Sometimes a piece of kit comes along that you’re just willing to be as good as it looks in the publicity shots. Loupedeck almost lives up to those expectations.
It’s a control console for Adobe Lightroom, the workflow software used by the vast majority of professional and enthusiast photographers that I know of. Instead of using a mouse and traditional keyboard to adjust sliders and tweak settings, the deck allows you to make adjustments to photos by twiddling dedicated knobs and sliders.
Want to punch up the brightness of a photo? Spin the exposure knob to the right. Quickly convert a photo to black and white? There’s a button for that. Boost the saturation of the grass in your landscape? Tap the Sat button and flick the dedicated green channel scroll wheel upwards. It’s an enormously satisfying experience, as if you’re remastering your photos like Fatboy Slim behind the deck.
Loupedeck’s great strength is that it encourages you to tweak settings that you might otherwise ignore because they’re buried in Lightroom’s Develop panel. Being able to fine-tune the hue, saturation and luminescence of eight separate colour channels, for example, is not something I’ve previously bothered with all that much, but with the eight separate scroll wheels to hand, I found myself boosting a lifeless landscape I’d previously discarded into something I’m now proud to hang on my wall.
It’s not only editing controls that Loupedeck offers. It’s just as effective for refining your selection of photos once you’ve imported a shoot into Lightroom’s Library. There are dedicated buttons to give each of your photos a star rating out of five, while the Pick button lets you flag a photo as a keeper. The arrow keys in the bottom-right-corner, meanwhile, let you scroll through the collection.

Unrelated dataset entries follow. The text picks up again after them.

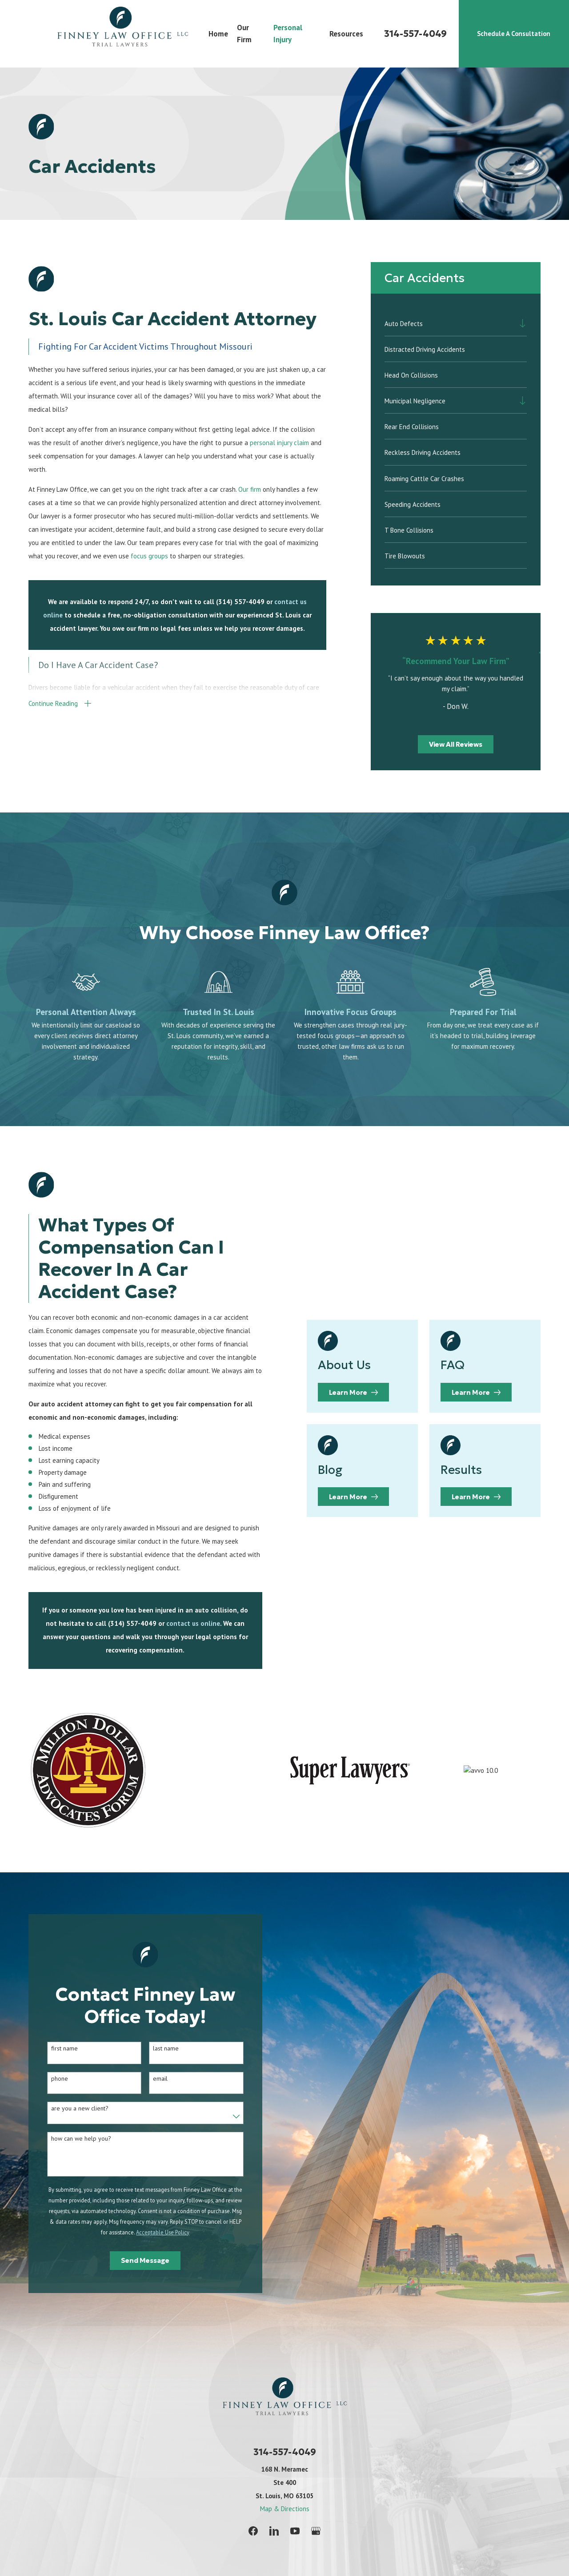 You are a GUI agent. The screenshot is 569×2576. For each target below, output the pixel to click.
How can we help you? (74, 2138)
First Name (57, 2048)
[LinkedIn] (274, 2531)
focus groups (149, 556)
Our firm (249, 489)
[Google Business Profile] (316, 2531)
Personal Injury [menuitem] (287, 33)
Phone (52, 2078)
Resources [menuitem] (346, 34)
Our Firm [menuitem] (244, 33)
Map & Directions (284, 2508)
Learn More (362, 1392)
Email (153, 2078)
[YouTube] (295, 2531)
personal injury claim (279, 442)
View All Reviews (455, 744)
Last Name (159, 2048)
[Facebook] (253, 2531)
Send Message (139, 2260)
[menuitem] (450, 323)
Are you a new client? (73, 2108)
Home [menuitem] (218, 34)
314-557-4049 (415, 34)
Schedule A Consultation (513, 33) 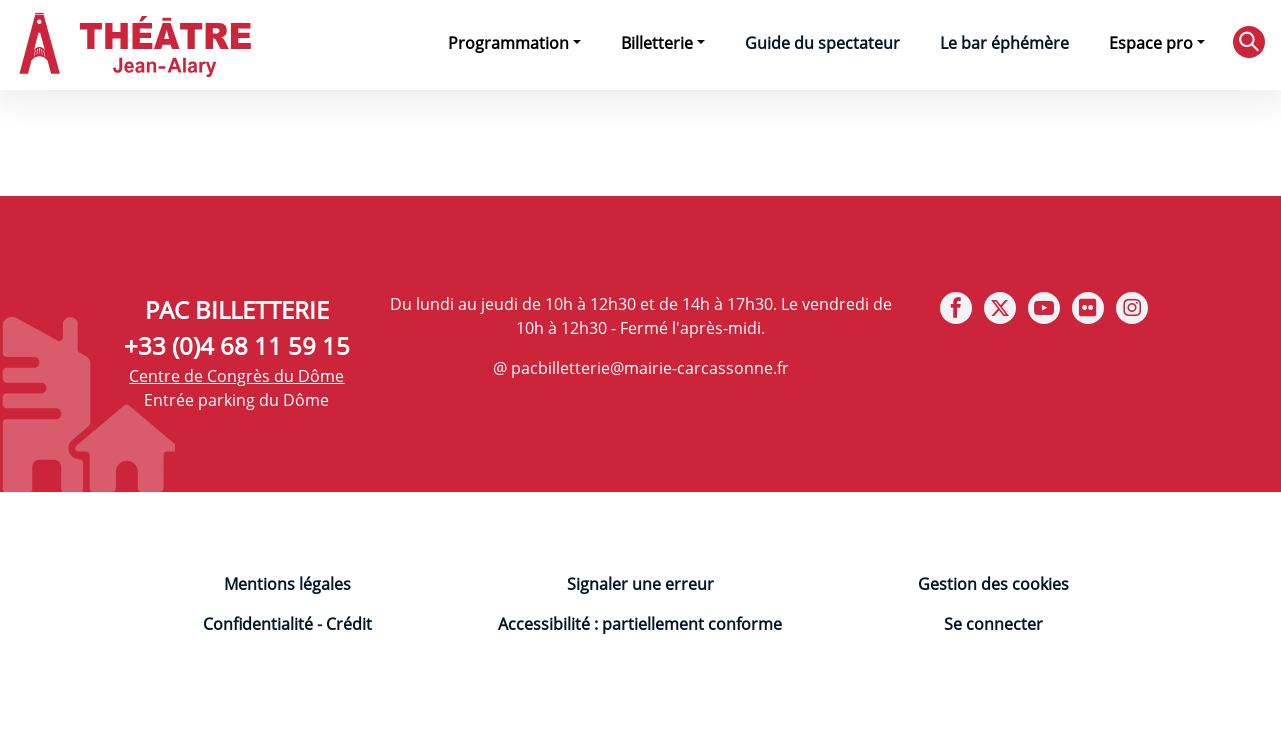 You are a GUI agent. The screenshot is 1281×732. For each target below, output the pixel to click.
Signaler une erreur (640, 584)
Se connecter (993, 624)
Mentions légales (287, 584)
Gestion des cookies (993, 584)
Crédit (349, 624)
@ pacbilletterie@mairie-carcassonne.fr (641, 368)
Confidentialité (258, 624)
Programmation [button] (508, 43)
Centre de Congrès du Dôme (236, 376)
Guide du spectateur (822, 43)
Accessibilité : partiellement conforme (640, 624)
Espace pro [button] (1151, 43)
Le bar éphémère (1004, 43)
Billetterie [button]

You’ll still need the mouse at hand to ease navigation through menus, but I soon settled into a workflow with Loupedeck under my left hand and the mouse in my right, and it was far smoother than using a regular keyboard – perhaps partly because I’ve never bothered to properly learn Lightroom’s keyboard shortcuts. The only time I reached for the regular keyboard was when I needed to name a file for export.
Build quality is my biggest frustration with Loupedeck. It makes a stunning first impression, with beautifully designed packaging giving it the high-end feel you’d expect from a piece of hardware costing over £300. And it looks suitably suave, too. You wouldn’t be ashamed to have it sat next to your iMac or Surface Laptop. But the buttons have an unsatisfying stickiness, as if they’ve not quite been cut properly. Occasionally presses aren’t recognised, and once or twice a button has become stuck. The knobs and scroll wheels are better, but they don’t have that dampened smoothness of high-end hi-fi kit.

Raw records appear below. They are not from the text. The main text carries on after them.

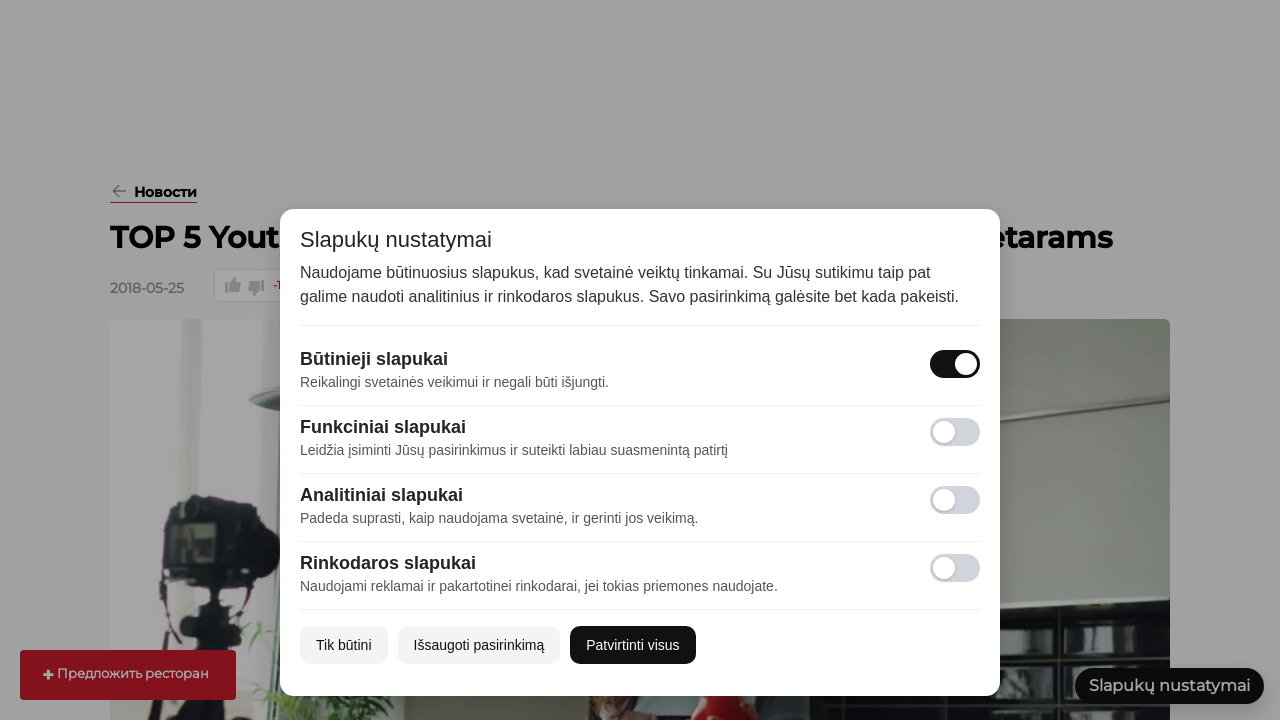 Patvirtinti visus (632, 645)
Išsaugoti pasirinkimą (479, 645)
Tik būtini (344, 645) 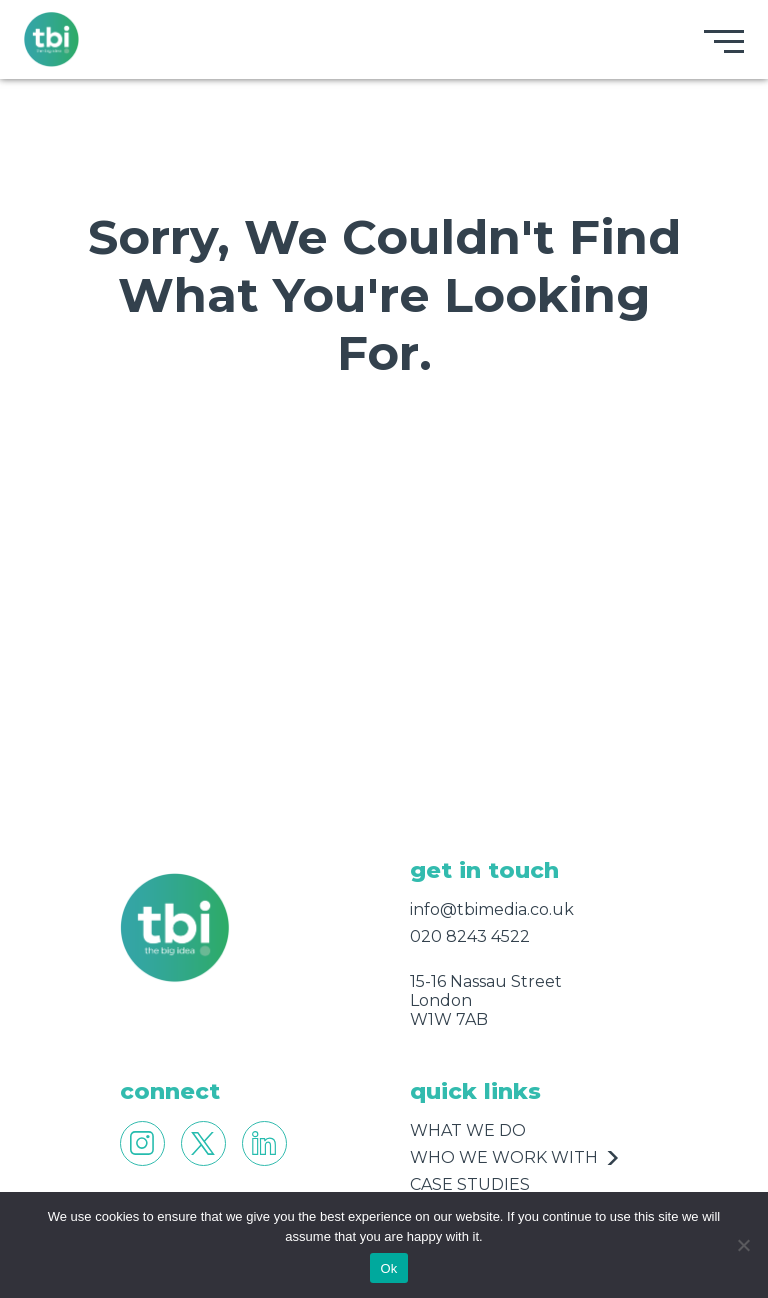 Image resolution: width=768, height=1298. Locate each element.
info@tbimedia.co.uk (492, 909)
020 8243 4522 (470, 936)
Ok (388, 1268)
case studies (470, 1184)
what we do (468, 1130)
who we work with (504, 1157) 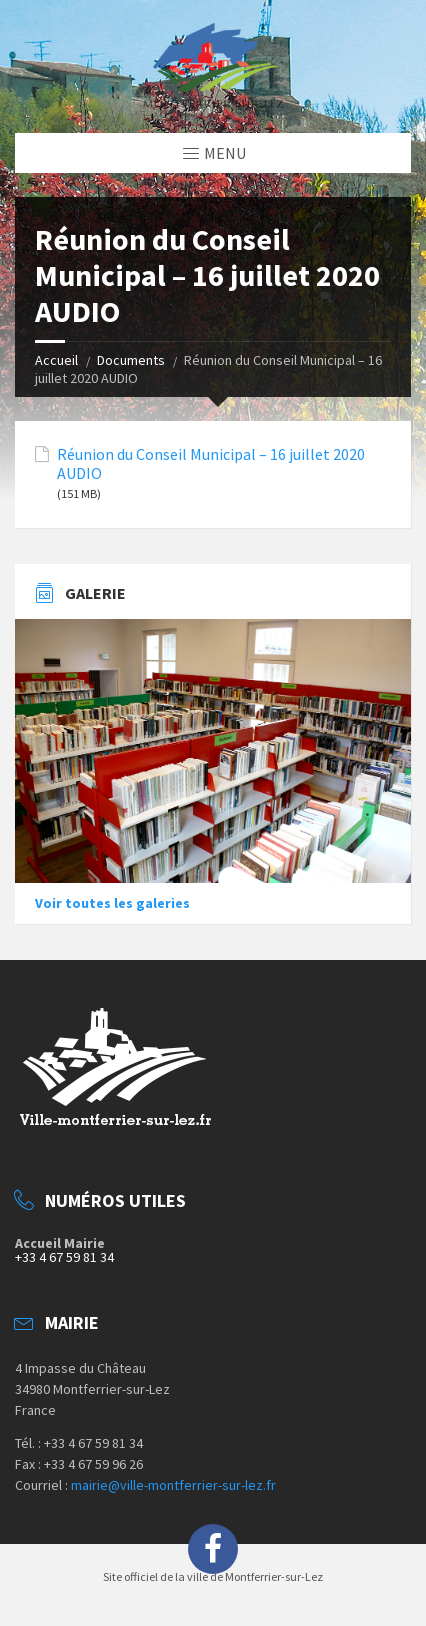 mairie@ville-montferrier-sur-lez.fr (173, 1485)
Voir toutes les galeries (112, 903)
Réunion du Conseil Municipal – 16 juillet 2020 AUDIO (211, 464)
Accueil (56, 360)
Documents (131, 360) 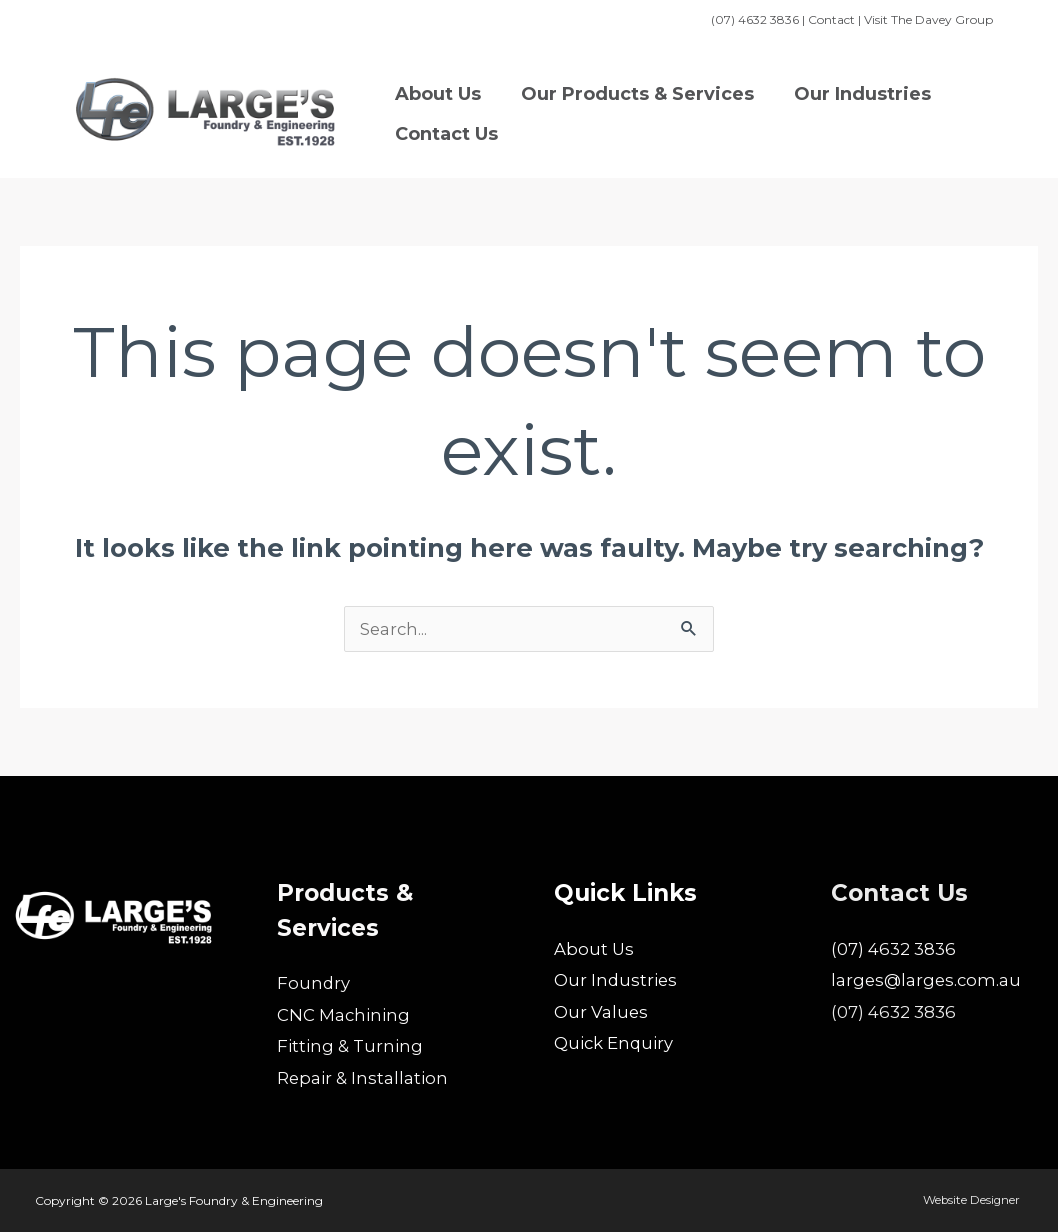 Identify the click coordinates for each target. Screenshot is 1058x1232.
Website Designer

The designers have also made some questionable decisions on button layout. The biggest dial on the entire console is for the rotate/crop function, but the dial alone isn’t precise enough for rotating and I prefer to use the straighten tool to correct wonky images, which isn’t supported by Loupedeck. It also seems odd to omit a dedicated sharpening dial, although this is assigned to the one programmable dial by default. Loupedeck’s efficient software lets you assign that dial to vignette, dehaze or noise reduction if you prefer, while two other buttons (C2 and C3) can be assigned functions such as toggling between Lightroom’s Library and Develop panels, or opening a web browser.
Along the top of the console there are a further eight programmable buttons that can be assigned to Lightroom presets, such as high contrast black & white or sepia tint. Cleverly, you can assign these buttons to bespoke presets you’ve either created or downloaded for Lightroom, so if you’ve got a particular style you use commonly for a client, it can be applied at the touch of a button.
I loved the idea of Loupedeck from the moment I clapped eyes on it, and after spending hours bashing through my Lightroom Library, I’m no less enamoured. It makes you think about editing your photos in ways you hadn’t previously considered, and eases the drudgery of sorting through hundreds or thousands of images after a shoot.
Is it worth €369? At that price, it’s definitely more of a luxury than an essential, but when photographers routinely lavish thousands of pounds on lenses, you can see why Loupedeck felt the low hundreds wasn’t wildly extravagant. I’d certainly put this above a new piece of glass on my wishlist.